A Representante Especial da ONU para as Crianças e Conflitos Armados, Virginia Gamba, afirmou que a situação das crianças nas províncias orientais da República Democrática do Congo (RDC) se deteriorou «drasticamente» nos últimos meses, exortando «os responsáveis pelas atrocidades» a serem responsabilizados.
De acordo com o representante do gabinete do Secretário-Geral da ONU, as crianças são as mais afectadas pela intensificação das actividades armadas por um número crescente de grupos armados, incluindo grupos armados ressurgentes, especialmente no Kivu Norte e Ituri.
«O último aumento no número de crianças mortas e mutiladas e em ataques a escolas e hospitais, de acordo com dados preliminares, é chocante», disse Gamba numa declaração divulgada pela ONU.
No Kivu do Norte, a intensificação das hostilidades está alegadamente a expor as crianças a elevados níveis de violência.
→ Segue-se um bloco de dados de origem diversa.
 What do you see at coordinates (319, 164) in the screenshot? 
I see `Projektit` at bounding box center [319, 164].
As recentes ofensivas do Movimento 23 de Março (M23) rebeldes tiveram consequências graves para as crianças, de acordo com o gabinete da ONU.
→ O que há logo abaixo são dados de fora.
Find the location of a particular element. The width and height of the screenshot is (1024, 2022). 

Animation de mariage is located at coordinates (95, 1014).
A este respeito, o número de violações graves atribuídas à M23 aumentou mais de vinte vezes ao longo do ano passado. «Estou particularmente chocado com o massacre em Kishishe e Bambo em Dezembro de 2022, no qual mais de vinte crianças foram mortas ou mutiladas, e múltiplas escolas foram destruídas pelo M23», acrescentou Gamba.
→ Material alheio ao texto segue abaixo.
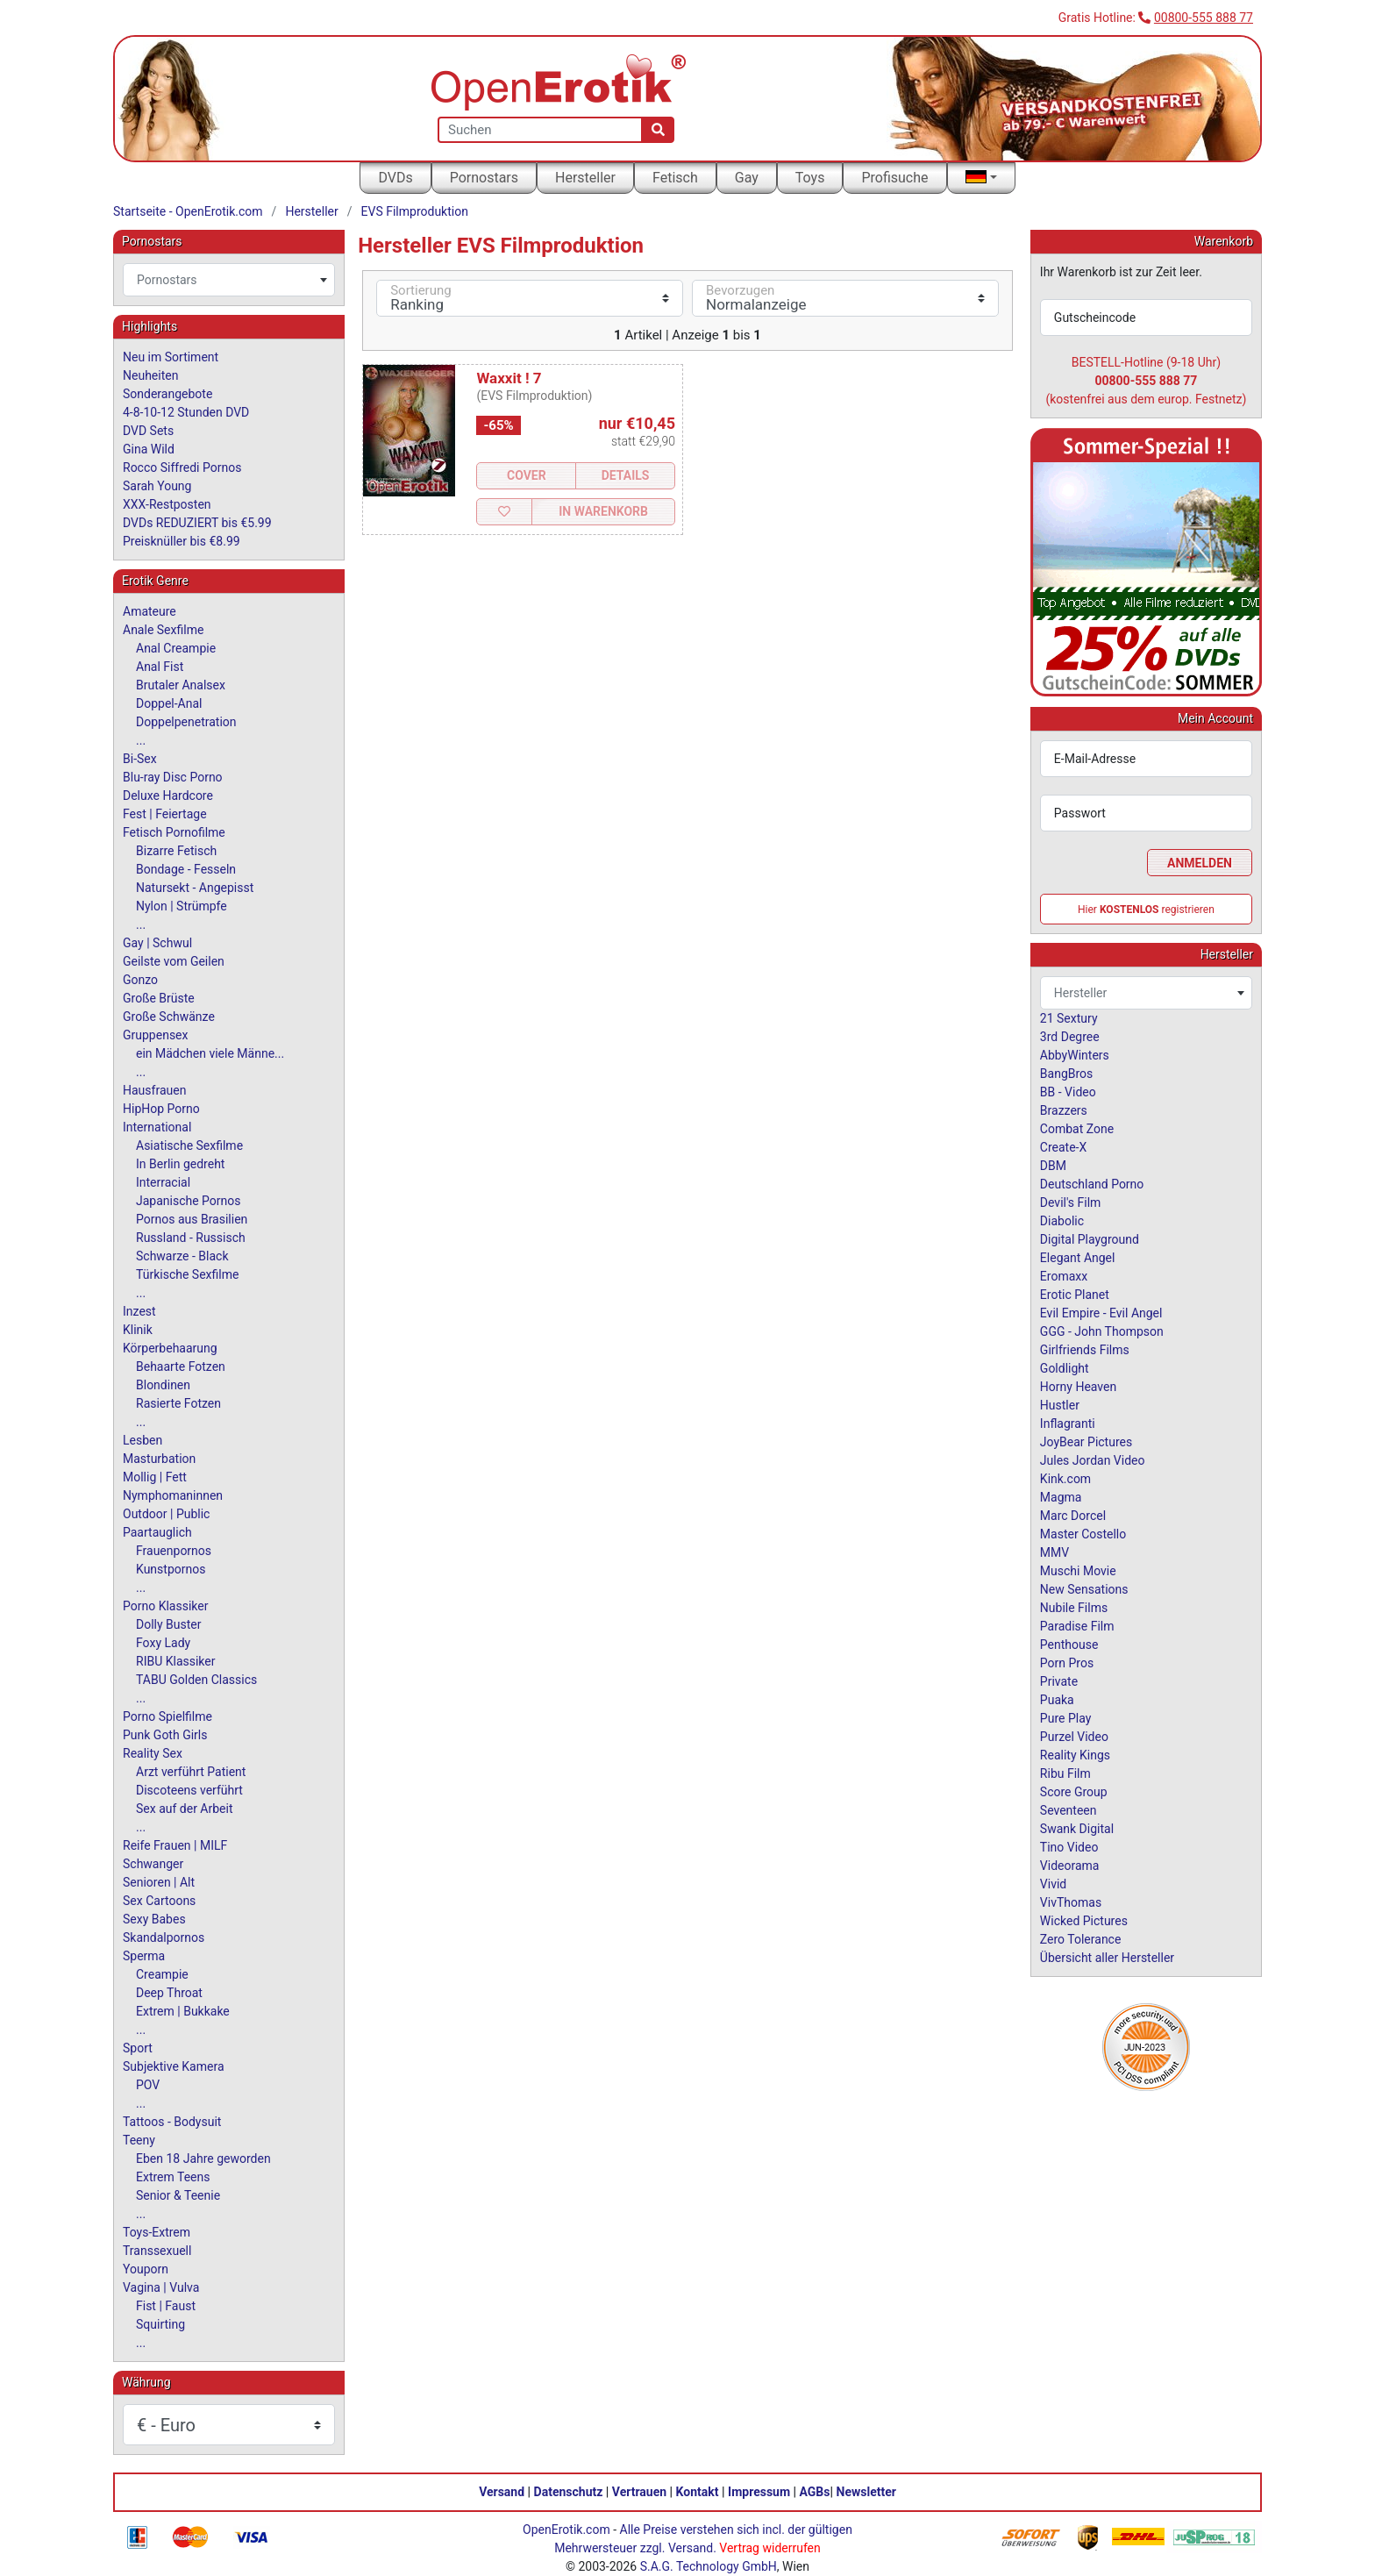  Describe the element at coordinates (153, 1864) in the screenshot. I see `Schwanger` at that location.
Em Ituri, a já terrível situação está a deteriorar-se drasticamente, e os casos de ataques direccionados contra civis, incluindo crianças, estão a aumentar.
«Estou horrorizado com relatos recentes de que foram encontradas valas comuns perto das aldeias de Nyamamba e Mbogi, na sequência de ataques da Cooperativa Congolesa de Desenvolvimento (CODECO) a civis. Estou devastado por os corpos de seis crianças terem sido encontrados numa das valas comuns», salientou o Representante Especial.
Tais ataques estão também a reduzir o acesso dos trabalhadores humanitários às pessoas que necessitam de assistência, incluindo crianças.
Além disso, a intensificação dos combates entre os grupos Mai-Mai, Twigwaneho e Gumino no Kivu do Sul continua a colocar «sérias ameaças» às crianças, enquanto que as actividades em curso dos grupos armados «estão a exacerbar a crise humanitária na RDC com repercussões graves e duradouras para as crianças».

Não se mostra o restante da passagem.